Les faisans-paons sont un genre d'oiseaux, Polyplectron , de la famille des Phasianidae , composé de huit espèces . Ils sont colorés de manière discrète, comptant beaucoup sur la crypte pour éviter d'être détectés. Lorsqu'ils sont menacés, les faisans-paons modifient leur forme en utilisant un plumage spécialisé qui, une fois déployé, révèle de nombreux globes irisés. Les oiseaux font également vibrer leurs plumes, accentuant encore davantage leur aposématisme . Les faisans-paons présentent des éperons métatarsiens bien développés. Les individus plus âgés peuvent avoir plusieurs éperons sur chaque patte. Ces épines de frappe sont utilisées en cas d'autodéfense.
Taxonomie
Le genre Polyplectron a été introduit en 1807 par le zoologiste néerlandais Coenraad Jacob Temminck . Le nom combine le grec ancien polus qui signifie « plusieurs » avec plēktron qui signifie « éperon de coq ». L' espèce type est le faisan-paon gris .
La systématique du genre est quelque peu floue. Des recherches moléculaires ont révélé que les faisans-paons ne sont pas génétiquement apparentés aux faisans et seulement de loin aux paons . Leurs plus proches alliés sont le francophilus d'Asie et la perdrix à tête rouge , endémique de Bornéo . Ces trois genres partagent la curieuse tendance à avoir de multiples éperons métatarsiens. Bien qu'ils soient quelque peu divergents morphologiquement, leurs squelettes sont presque identiques.
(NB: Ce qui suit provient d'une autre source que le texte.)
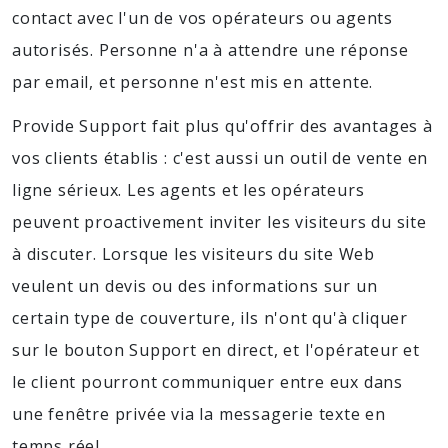
contact avec l'un de vos opérateurs ou agents
autorisés. Personne n'a à attendre une réponse
par email, et personne n'est mis en attente.
Provide Support fait plus qu'offrir des avantages à
vos clients établis : c'est aussi un outil de vente en
ligne sérieux. Les agents et les opérateurs
peuvent proactivement inviter les visiteurs du site
à discuter. Lorsque les visiteurs du site Web
veulent un devis ou des informations sur un
certain type de couverture, ils n'ont qu'à cliquer
sur le bouton Support en direct, et l'opérateur et
le client pourront communiquer entre eux dans
une fenêtre privée via la messagerie texte en
temps réel.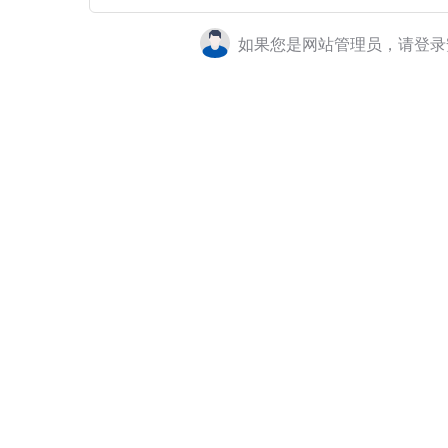
如果您是网站管理员，请登录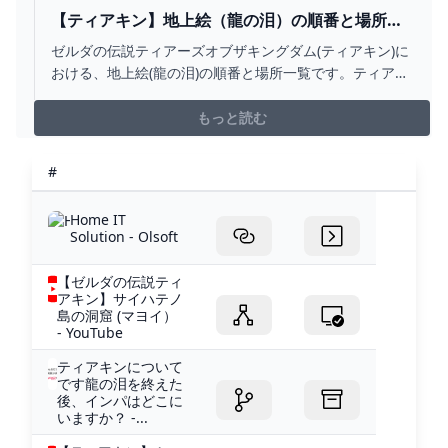
【ティアキン】地上絵（龍の泪）の順番と場所一
覧【ゼルダの伝説ティアーズオブザキングダム】 -
ゼルダの伝説ティアーズオブザキングダム(ティアキン)に
ゲームウィズ
おける、地上絵(龍の泪)の順番と場所一覧です。ティアキ
ン地上絵(ちじょうえ)や龍の泪(りゅうのなみだ)の場所マ
ップをはじめ、地上絵の順番について掲載しています。
もっと読む
#
Home IT
Solution - Olsoft
【ゼルダの伝説ティ
アキン】サイハテノ
島の洞窟 (マヨイ）
- YouTube
ティアキンについて
です龍の泪を終えた
後、インパはどこに
いますか？ -...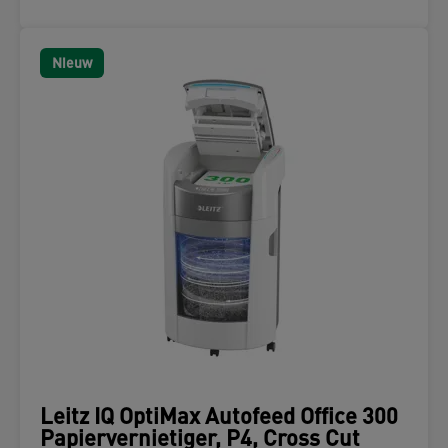
Nieuw
Leitz IQ OptiMax Autofeed Office 300
Papiervernietiger, P4, Cross Cut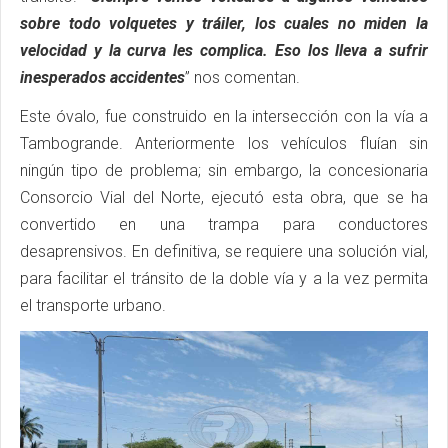
sobre todo volquetes y tráiler, los cuales no miden la
velocidad y la curva les complica. Eso los lleva a sufrir
inesperados accidentes
” nos comentan.
Este óvalo, fue construido en la intersección con la vía a
Tambogrande. Anteriormente los vehículos fluían sin
ningún tipo de problema; sin embargo, la concesionaria
Consorcio Vial del Norte, ejecutó esta obra, que se ha
convertido en una trampa para conductores
desaprensivos. En definitiva, se requiere una solución vial,
para facilitar el tránsito de la doble vía y a la vez permita
el transporte urbano.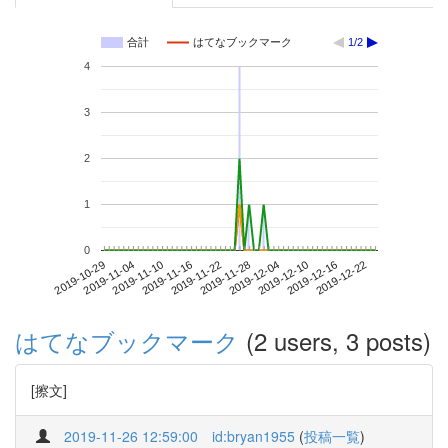
合計
はてなブックマーク
1/2
4
3
2
1
0
2019-12-16
2019-10-29
2019-11-16
2019-12-04
2019-12-22
2019-11-04
2019-11-22
2019-12-10
2019-11-10
2019-11-28
はてなブックマーク
(2 users, 3 posts)
[擦文]
2019-11-26 12:59:00
id:bryan1955
(
投稿一覧
)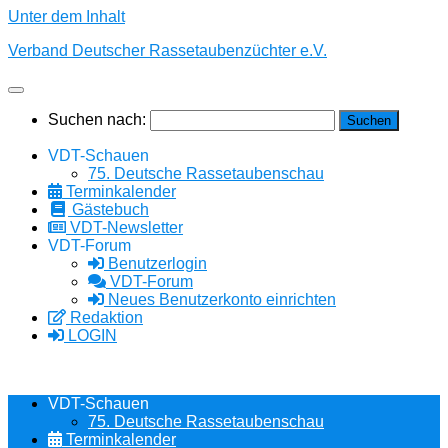
Unter dem Inhalt
Verband Deutscher Rassetaubenzüchter e.V.
Suchen nach:
VDT-Schauen
75. Deutsche Rassetaubenschau
Terminkalender
Gästebuch
VDT-Newsletter
VDT-Forum
Benutzerlogin
VDT-Forum
Neues Benutzerkonto einrichten
Redaktion
LOGIN
VDT-Schauen
75. Deutsche Rassetaubenschau
Terminkalender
Les espèces de Polyplectron ont divergé à un moment donné entre, approximativement, le Pliocène précoce et le Pléistocène moyen , soit il y a 5 à 1 millions d'années . Polyplectron malacense et P. schleiermacheri forment un rayonnement basal autour du sud de la mer de Chine méridionale avec P. napoleonis , comme le confirme la comparaison de la biogéographie et du cytochrome b et de la boucle D de l'ADNmt ainsi que de l' intron ovomucoïde nucléaire G.
Les relations entre les autres formes sont moins bien comprises. P. germaini et P. bicalcaratum ont une morphologie similaire et sont presque parapatriques ; les données moléculaires suggèrent que ce dernier est une symplesiomorphie . Il semblerait que P. germaini et P. katsumatae représentent une ramification précoce de la radiation basale susmentionnée. Les deux espèces adaptées aux régions montagneuses, P. chalcurum et P. inopinatum, ne sont pas issues d'un seul événement d'isolement et semblent avoir acquis une coloration plus atténuée de manière indépendante. Une tendance dans ce genre à perdre — et non à gagner — un dimorphisme sexuel prononcé est mieux étayée par des données biogéographiques et moléculaires que le scénario alternatif.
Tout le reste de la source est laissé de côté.